• _To do_
Please repeat the entries word for word and keep the images out.

• _Data section_
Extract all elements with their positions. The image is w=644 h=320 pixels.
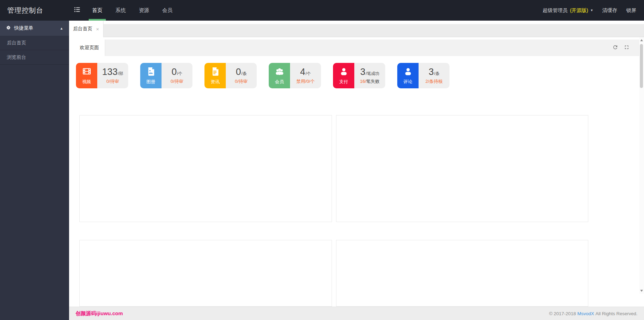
stat-subtext: 0/待审 — [235, 79, 248, 84]
tab-admin-home[interactable]: 后台首页 × — [69, 21, 103, 37]
sidebar-item-view-frontend[interactable]: 浏览前台 — [0, 50, 69, 65]
sidebar: 快捷菜单 ▲ 后台首页 浏览前台 — [0, 21, 69, 320]
dashboard-panel — [79, 115, 332, 222]
close-icon[interactable]: × — [96, 26, 99, 32]
sidebar-item-label: 后台首页 — [7, 40, 26, 45]
doc-icon — [210, 66, 220, 78]
content-scrollbar[interactable] — [639, 37, 644, 294]
stat-subtext: 0/待审 — [107, 79, 119, 84]
stat-info: 0/条 0/待审 — [226, 63, 257, 88]
nav-item-label: 会员 — [162, 7, 173, 14]
stat-label: 评论 — [403, 79, 412, 85]
scroll-down-arrow-icon[interactable] — [640, 290, 643, 292]
menu-toggle-button[interactable] — [69, 0, 86, 21]
stat-icon-block: 图册 — [140, 63, 162, 88]
dashboard-panel — [336, 240, 588, 307]
stat-label: 图册 — [146, 79, 155, 85]
fullscreen-button[interactable] — [623, 45, 630, 51]
copyright-prefix: © 2017-2018 — [549, 311, 576, 316]
stat-card-gallery[interactable]: 图册 0/个 0/待审 — [140, 63, 192, 88]
refresh-button[interactable] — [612, 45, 618, 51]
stat-info: 0/个 0/待审 — [162, 63, 192, 88]
dashboard-panel — [336, 115, 588, 222]
quick-menu-label: 快捷菜单 — [14, 25, 33, 31]
list-icon — [74, 6, 81, 15]
panels-row-1 — [79, 115, 639, 222]
stat-card-news[interactable]: 资讯 0/条 0/待审 — [204, 63, 257, 88]
user-dropdown[interactable]: 超级管理员 (开源版) ▼ — [538, 7, 598, 14]
stat-label: 会员 — [275, 79, 284, 85]
user-icon — [339, 66, 349, 78]
stat-card-video[interactable]: 视频 133/部 0/待审 — [76, 63, 128, 88]
tab-content: 欢迎页面 — [69, 37, 644, 320]
nav-item-system[interactable]: 系统 — [109, 0, 132, 21]
nav-item-label: 首页 — [92, 7, 102, 14]
footer-site-link[interactable]: 创颜源码ijiuwu.com — [76, 310, 123, 317]
caret-down-icon: ▼ — [590, 9, 593, 12]
footer-copyright: © 2017-2018MsvodXAll Rights Reserved. — [549, 311, 637, 316]
nav-item-home[interactable]: 首页 — [86, 0, 109, 21]
nav-item-label: 资源 — [139, 7, 149, 14]
nav-item-label: 系统 — [115, 7, 126, 14]
stat-subtext: 0/待审 — [171, 79, 184, 84]
tab-label: 后台首页 — [73, 26, 92, 32]
welcome-card-header: 欢迎页面 — [74, 40, 639, 56]
welcome-card-body: 视频 133/部 0/待审 图册 0/个 — [74, 56, 639, 307]
stat-icon-block: 视频 — [76, 63, 97, 88]
lock-screen-button[interactable]: 锁屏 — [622, 7, 641, 14]
page-tabbar: 后台首页 × — [69, 21, 644, 37]
stat-icon-block: 评论 — [397, 63, 419, 88]
stat-icon-block: 资讯 — [204, 63, 226, 88]
nav-item-resource[interactable]: 资源 — [132, 0, 156, 21]
stat-card-members[interactable]: 会员 4/个 禁用/0/个 — [269, 63, 321, 88]
stat-card-payments[interactable]: 支付 3/笔成功 16/笔失败 — [333, 63, 385, 88]
quick-menu-header[interactable]: 快捷菜单 ▲ — [0, 21, 69, 36]
stat-unit: /个 — [177, 71, 182, 77]
main-area: 后台首页 × 欢迎页面 — [69, 21, 644, 320]
panels-row-2 — [79, 240, 639, 307]
stat-subtext: 2/条待核 — [425, 79, 443, 84]
navbar-right: 超级管理员 (开源版) ▼ 清缓存 锁屏 — [538, 0, 644, 21]
stat-info: 4/个 禁用/0/个 — [290, 63, 321, 88]
stat-unit: /个 — [306, 71, 311, 77]
stat-value: 0 — [171, 67, 177, 77]
clear-cache-button[interactable]: 清缓存 — [598, 7, 622, 14]
footer-brand-link[interactable]: MsvodX — [577, 311, 594, 316]
stat-unit: /笔成功 — [366, 71, 379, 77]
gear-icon — [6, 25, 14, 31]
stat-label: 视频 — [82, 79, 91, 85]
user-icon — [403, 66, 413, 78]
fullscreen-icon — [624, 44, 630, 52]
stat-subtext: 16/ — [360, 79, 366, 84]
stat-value: 4 — [300, 67, 305, 77]
stat-label: 资讯 — [211, 79, 220, 85]
stat-unit: /部 — [118, 71, 123, 77]
edition-badge: (开源版) — [570, 7, 588, 14]
welcome-tab-label: 欢迎页面 — [80, 45, 99, 51]
stat-subtext: 禁用/0/个 — [296, 79, 314, 84]
footer: 创颜源码ijiuwu.com © 2017-2018MsvodXAll Righ… — [69, 307, 644, 320]
caret-up-icon: ▲ — [60, 26, 63, 30]
stat-icon-block: 支付 — [333, 63, 354, 88]
nav-item-member[interactable]: 会员 — [156, 0, 179, 21]
card-tools — [612, 45, 639, 51]
tabbar-strip — [69, 24, 644, 37]
stat-icon-block: 会员 — [269, 63, 290, 88]
stat-info: 3/条 2/条待核 — [419, 63, 449, 88]
stat-value: 3 — [429, 67, 434, 77]
tab-welcome-page[interactable]: 欢迎页面 — [74, 40, 105, 56]
copyright-suffix: All Rights Reserved. — [596, 311, 637, 316]
stat-unit: /条 — [241, 71, 246, 77]
stat-value: 0 — [236, 67, 241, 77]
stats-row: 视频 133/部 0/待审 图册 0/个 — [76, 63, 639, 88]
top-navbar: 管理控制台 首页 系统 资源 会员 超级管理员 (开源版) ▼ 清缓存 锁屏 — [0, 0, 644, 21]
scrollbar-thumb[interactable] — [640, 44, 643, 88]
stat-value: 3 — [360, 67, 365, 77]
scroll-up-arrow-icon[interactable] — [640, 39, 643, 41]
sidebar-item-admin-home[interactable]: 后台首页 — [0, 36, 69, 50]
stat-unit: /条 — [434, 71, 439, 77]
main-nav: 首页 系统 资源 会员 — [86, 0, 179, 21]
user-name: 超级管理员 — [543, 7, 568, 14]
stat-info: 133/部 0/待审 — [97, 63, 128, 88]
stat-card-comments[interactable]: 评论 3/条 2/条待核 — [397, 63, 449, 88]
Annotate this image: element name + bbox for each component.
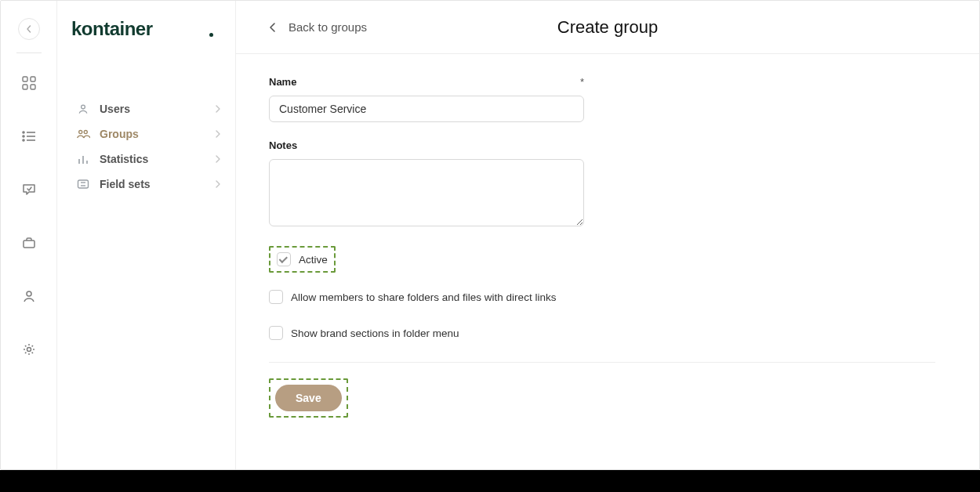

• _Result for this exercise_
Extract all elements with their positions. The image is w=644 h=320 pixels.
stat-subtext: 0/待审 — [235, 79, 248, 84]
tab-admin-home[interactable]: 后台首页 × — [69, 21, 103, 37]
sidebar-item-view-frontend[interactable]: 浏览前台 — [0, 50, 69, 65]
sidebar: 快捷菜单 ▲ 后台首页 浏览前台 — [0, 21, 69, 320]
dashboard-panel — [79, 115, 332, 222]
close-icon[interactable]: × — [96, 26, 99, 32]
sidebar-item-label: 后台首页 — [7, 40, 26, 45]
doc-icon — [210, 66, 220, 78]
content-scrollbar[interactable] — [639, 37, 644, 294]
stat-subtext: 0/待审 — [107, 79, 119, 84]
stat-info: 0/条 0/待审 — [226, 63, 257, 88]
nav-item-label: 会员 — [162, 7, 173, 14]
stat-label: 评论 — [403, 79, 412, 85]
scroll-down-arrow-icon[interactable] — [640, 290, 643, 292]
menu-toggle-button[interactable] — [69, 0, 86, 21]
stat-icon-block: 图册 — [140, 63, 162, 88]
dashboard-panel — [336, 240, 588, 307]
stat-label: 图册 — [146, 79, 155, 85]
fullscreen-button[interactable] — [623, 45, 630, 51]
copyright-prefix: © 2017-2018 — [549, 311, 576, 316]
stat-card-gallery[interactable]: 图册 0/个 0/待审 — [140, 63, 192, 88]
refresh-button[interactable] — [612, 45, 618, 51]
stat-info: 0/个 0/待审 — [162, 63, 192, 88]
dashboard-panel — [336, 115, 588, 222]
quick-menu-label: 快捷菜单 — [14, 25, 33, 31]
list-icon — [74, 6, 81, 15]
panels-row-1 — [79, 115, 639, 222]
stat-card-news[interactable]: 资讯 0/条 0/待审 — [204, 63, 257, 88]
user-dropdown[interactable]: 超级管理员 (开源版) ▼ — [538, 7, 598, 14]
stat-label: 会员 — [275, 79, 284, 85]
user-icon — [339, 66, 349, 78]
stat-card-video[interactable]: 视频 133/部 0/待审 — [76, 63, 128, 88]
tab-content: 欢迎页面 — [69, 37, 644, 320]
nav-item-system[interactable]: 系统 — [109, 0, 132, 21]
nav-item-label: 首页 — [92, 7, 102, 14]
footer-site-link[interactable]: 创颜源码ijiuwu.com — [76, 310, 123, 317]
caret-down-icon: ▼ — [590, 9, 593, 12]
footer-copyright: © 2017-2018MsvodXAll Rights Reserved. — [549, 311, 637, 316]
nav-item-home[interactable]: 首页 — [86, 0, 109, 21]
nav-item-label: 资源 — [139, 7, 149, 14]
nav-item-label: 系统 — [115, 7, 126, 14]
stat-subtext: 0/待审 — [171, 79, 184, 84]
tab-label: 后台首页 — [73, 26, 92, 32]
welcome-card-header: 欢迎页面 — [74, 40, 639, 56]
welcome-card-body: 视频 133/部 0/待审 图册 0/个 — [74, 56, 639, 307]
stat-icon-block: 视频 — [76, 63, 97, 88]
lock-screen-button[interactable]: 锁屏 — [622, 7, 641, 14]
page-tabbar: 后台首页 × — [69, 21, 644, 37]
stat-icon-block: 评论 — [397, 63, 419, 88]
stat-icon-block: 资讯 — [204, 63, 226, 88]
nav-item-resource[interactable]: 资源 — [132, 0, 156, 21]
stat-card-members[interactable]: 会员 4/个 禁用/0/个 — [269, 63, 321, 88]
stat-card-payments[interactable]: 支付 3/笔成功 16/笔失败 — [333, 63, 385, 88]
quick-menu-header[interactable]: 快捷菜单 ▲ — [0, 21, 69, 36]
stat-unit: /个 — [177, 71, 182, 77]
main-area: 后台首页 × 欢迎页面 — [69, 21, 644, 320]
panels-row-2 — [79, 240, 639, 307]
stat-subtext: 2/条待核 — [425, 79, 443, 84]
navbar-right: 超级管理员 (开源版) ▼ 清缓存 锁屏 — [538, 0, 644, 21]
stat-info: 4/个 禁用/0/个 — [290, 63, 321, 88]
stat-unit: /个 — [306, 71, 311, 77]
stat-value: 0 — [171, 67, 177, 77]
clear-cache-button[interactable]: 清缓存 — [598, 7, 622, 14]
footer-brand-link[interactable]: MsvodX — [577, 311, 594, 316]
stat-unit: /笔成功 — [366, 71, 379, 77]
gear-icon — [6, 25, 14, 31]
stat-label: 视频 — [82, 79, 91, 85]
user-icon — [403, 66, 413, 78]
fullscreen-icon — [624, 44, 630, 52]
stat-subtext: 16/ — [360, 79, 366, 84]
stat-value: 4 — [300, 67, 305, 77]
stat-label: 资讯 — [211, 79, 220, 85]
stat-unit: /部 — [118, 71, 123, 77]
edition-badge: (开源版) — [570, 7, 588, 14]
welcome-tab-label: 欢迎页面 — [80, 45, 99, 51]
stat-subtext: 禁用/0/个 — [296, 79, 314, 84]
footer: 创颜源码ijiuwu.com © 2017-2018MsvodXAll Righ… — [69, 307, 644, 320]
caret-up-icon: ▲ — [60, 26, 63, 30]
stat-icon-block: 支付 — [333, 63, 354, 88]
nav-item-member[interactable]: 会员 — [156, 0, 179, 21]
card-tools — [612, 45, 639, 51]
tabbar-strip — [69, 24, 644, 37]
stat-icon-block: 会员 — [269, 63, 290, 88]
stat-info: 3/条 2/条待核 — [419, 63, 449, 88]
stat-value: 3 — [429, 67, 434, 77]
tab-welcome-page[interactable]: 欢迎页面 — [74, 40, 105, 56]
copyright-suffix: All Rights Reserved. — [596, 311, 637, 316]
stat-unit: /条 — [241, 71, 246, 77]
stat-value: 0 — [236, 67, 241, 77]
stats-row: 视频 133/部 0/待审 图册 0/个 — [76, 63, 639, 88]
top-navbar: 管理控制台 首页 系统 资源 会员 超级管理员 (开源版) ▼ 清缓存 锁屏 — [0, 0, 644, 21]
scrollbar-thumb[interactable] — [640, 44, 643, 88]
stat-value: 3 — [360, 67, 365, 77]
scroll-up-arrow-icon[interactable] — [640, 39, 643, 41]
sidebar-item-admin-home[interactable]: 后台首页 — [0, 36, 69, 50]
stat-unit: /条 — [434, 71, 439, 77]
main-nav: 首页 系统 资源 会员 — [86, 0, 179, 21]
user-name: 超级管理员 — [543, 7, 568, 14]
stat-info: 133/部 0/待审 — [97, 63, 128, 88]
stat-card-comments[interactable]: 评论 3/条 2/条待核 — [397, 63, 449, 88]
Annotate this image: element name + bbox for each component.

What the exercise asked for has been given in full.